(DATASET ENTRIES Opens)

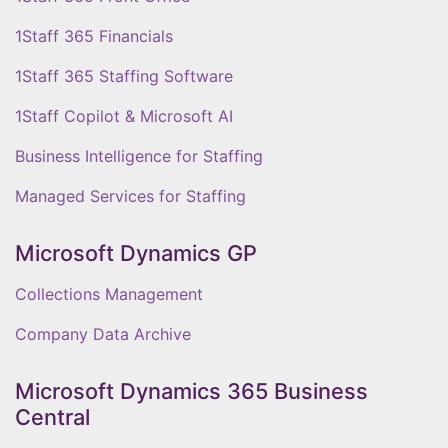
1Staff 365 Financials
1Staff 365 Staffing Software
1Staff Copilot & Microsoft AI
Business Intelligence for Staffing
Managed Services for Staffing
Microsoft Dynamics GP
Collections Management
Company Data Archive
Microsoft Dynamics 365 Business
Central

(DATASET ENTRIES Closes)

• [WHAT YOU HAVE TO DO] Only the pictures are to be left out; restate everything else in the listing word for word.

• [COMPLETED EXERCISE]
1Staff 365 Financials
1Staff 365 Staffing Software
1Staff Copilot & Microsoft AI
Business Intelligence for Staffing
Managed Services for Staffing
Microsoft Dynamics GP
Collections Management
Company Data Archive
Microsoft Dynamics 365 Business
Central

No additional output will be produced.